Prompt: Copy the data exactly as it appears, and do not include any pictures.

-------

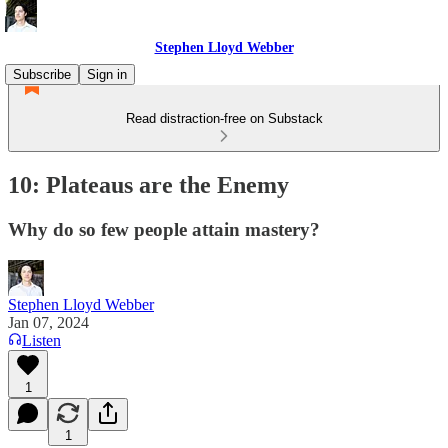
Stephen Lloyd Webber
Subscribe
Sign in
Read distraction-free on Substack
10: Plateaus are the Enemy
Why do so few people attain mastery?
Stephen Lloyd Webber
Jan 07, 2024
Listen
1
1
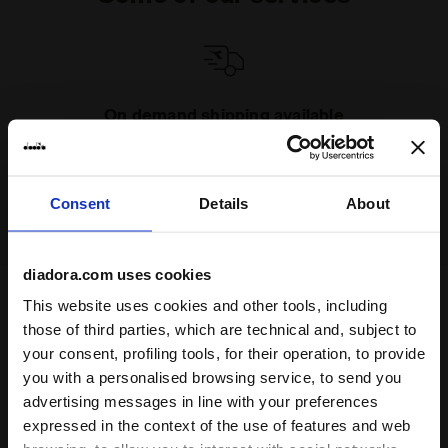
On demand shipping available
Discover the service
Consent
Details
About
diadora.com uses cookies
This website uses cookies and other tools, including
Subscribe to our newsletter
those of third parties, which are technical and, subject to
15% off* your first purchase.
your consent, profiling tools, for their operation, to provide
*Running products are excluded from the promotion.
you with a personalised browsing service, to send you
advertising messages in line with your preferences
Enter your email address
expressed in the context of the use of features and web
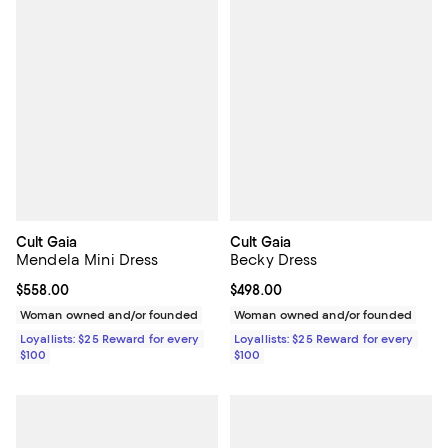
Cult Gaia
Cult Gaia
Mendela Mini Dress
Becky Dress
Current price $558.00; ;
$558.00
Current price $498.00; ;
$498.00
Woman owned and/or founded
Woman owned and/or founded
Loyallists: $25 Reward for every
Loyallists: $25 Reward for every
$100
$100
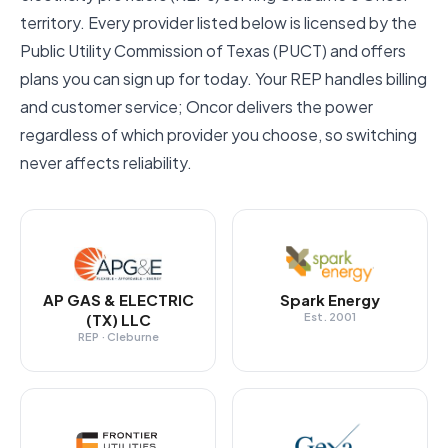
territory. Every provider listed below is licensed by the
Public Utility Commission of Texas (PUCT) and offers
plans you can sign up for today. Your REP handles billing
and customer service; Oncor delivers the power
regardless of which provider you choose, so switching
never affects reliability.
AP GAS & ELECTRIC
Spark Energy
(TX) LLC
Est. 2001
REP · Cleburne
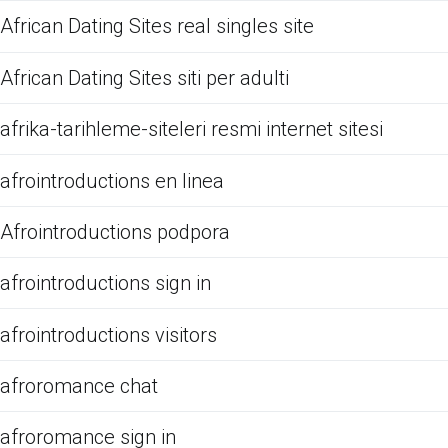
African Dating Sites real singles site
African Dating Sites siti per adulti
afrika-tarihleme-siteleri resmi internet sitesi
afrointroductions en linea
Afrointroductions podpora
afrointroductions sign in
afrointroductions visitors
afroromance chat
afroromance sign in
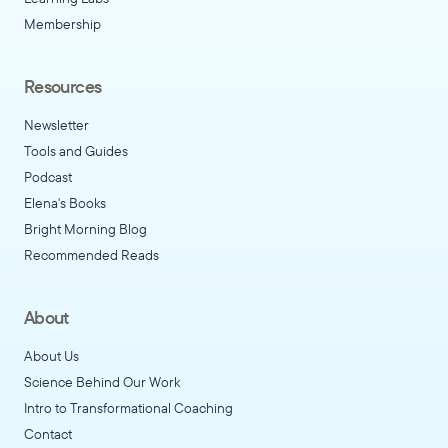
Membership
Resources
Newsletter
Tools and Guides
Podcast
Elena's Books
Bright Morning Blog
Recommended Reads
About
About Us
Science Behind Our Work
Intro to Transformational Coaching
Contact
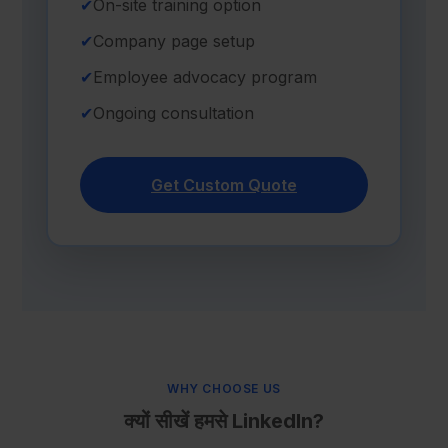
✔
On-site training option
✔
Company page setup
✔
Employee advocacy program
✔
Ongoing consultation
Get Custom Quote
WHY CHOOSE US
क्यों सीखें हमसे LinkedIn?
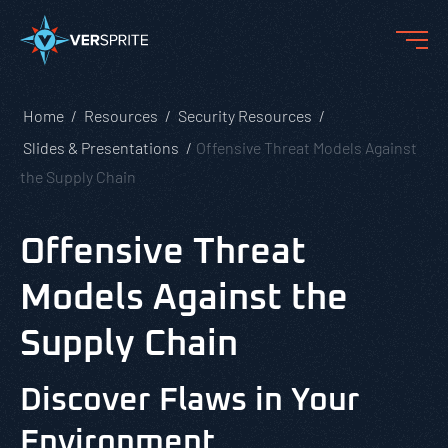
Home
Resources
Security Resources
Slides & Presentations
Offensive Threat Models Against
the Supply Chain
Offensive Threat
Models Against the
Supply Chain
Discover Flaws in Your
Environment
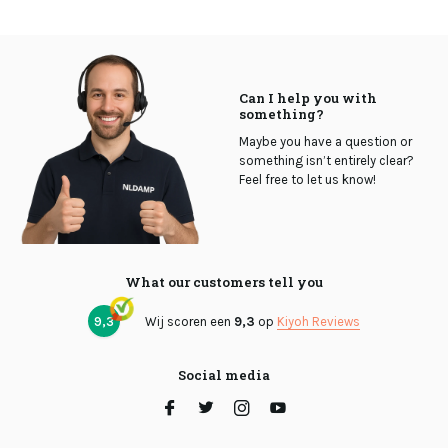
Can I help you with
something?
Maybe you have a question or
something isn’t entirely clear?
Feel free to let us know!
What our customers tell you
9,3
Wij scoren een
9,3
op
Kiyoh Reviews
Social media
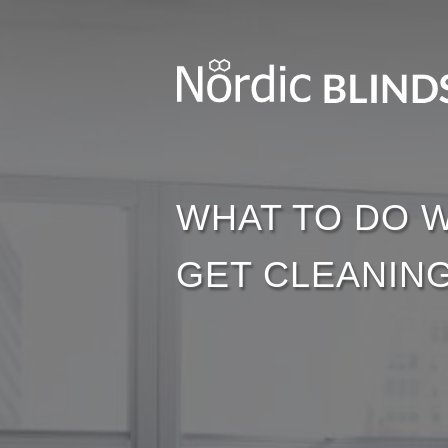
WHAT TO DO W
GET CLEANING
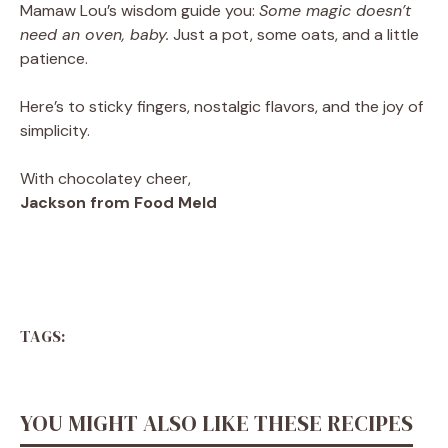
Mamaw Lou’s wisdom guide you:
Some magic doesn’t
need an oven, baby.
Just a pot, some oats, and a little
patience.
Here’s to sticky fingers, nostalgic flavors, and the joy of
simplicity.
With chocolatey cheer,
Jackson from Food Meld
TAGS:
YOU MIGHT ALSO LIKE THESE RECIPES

-------

Response box:
Stephen Lloyd Webber
Subscribe
Sign in
Read distraction-free on Substack
10: Plateaus are the Enemy
Why do so few people attain mastery?
Stephen Lloyd Webber
Jan 07, 2024
Listen
1
1
On demand shipping available
Discover the service
Consent
Details
About
diadora.com uses cookies
This website uses cookies and other tools, including
Subscribe to our newsletter
those of third parties, which are technical and, subject to
15% off* your first purchase.
your consent, profiling tools, for their operation, to provide
*Running products are excluded from the promotion.
you with a personalised browsing service, to send you
advertising messages in line with your preferences
Enter your email address
expressed in the context of the use of features and web
Cult Gaia
Cult Gaia
Mendela Mini Dress
Becky Dress
Current price $558.00; ;
$558.00
Current price $498.00; ;
$498.00
Woman owned and/or founded
Woman owned and/or founded
Loyallists: $25 Reward for every
Loyallists: $25 Reward for every
$100
$100
territory. Every provider listed below is licensed by the
Public Utility Commission of Texas (PUCT) and offers
plans you can sign up for today. Your REP handles billing
and customer service; Oncor delivers the power
regardless of which provider you choose, so switching
never affects reliability.
AP GAS & ELECTRIC
Spark Energy
(TX) LLC
Est. 2001
REP · Cleburne
African Dating Sites real singles site
African Dating Sites siti per adulti
afrika-tarihleme-siteleri resmi internet sitesi
afrointroductions en linea
Afrointroductions podpora
afrointroductions sign in
afrointroductions visitors
afroromance chat
afroromance sign in
Membership
Resources
Newsletter
Tools and Guides
Podcast
Elena's Books
Bright Morning Blog
Recommended Reads
About
About Us
Science Behind Our Work
Intro to Transformational Coaching
Contact
✔
On-site training option
✔
Company page setup
✔
Employee advocacy program
✔
Ongoing consultation
Get Custom Quote
WHY CHOOSE US
क्यों सीखें हमसे LinkedIn?
Home
Resources
Security Resources
Slides & Presentations
Offensive Threat Models Against
the Supply Chain
Offensive Threat
Models Against the
Supply Chain
Discover Flaws in Your
Environment
Can I help you with
something?
Maybe you have a question or
something isn’t entirely clear?
Feel free to let us know!
What our customers tell you
9,3
Wij scoren een
9,3
op
Kiyoh Reviews
Social media
WHAT TO DO W
GET CLEANING
Mamaw Lou’s wisdom guide you:
Some magic doesn’t
need an oven, baby.
Just a pot, some oats, and a little
patience.
Here’s to sticky fingers, nostalgic flavors, and the joy of
simplicity.
With chocolatey cheer,
Jackson from Food Meld
TAGS:
YOU MIGHT ALSO LIKE THESE RECIPES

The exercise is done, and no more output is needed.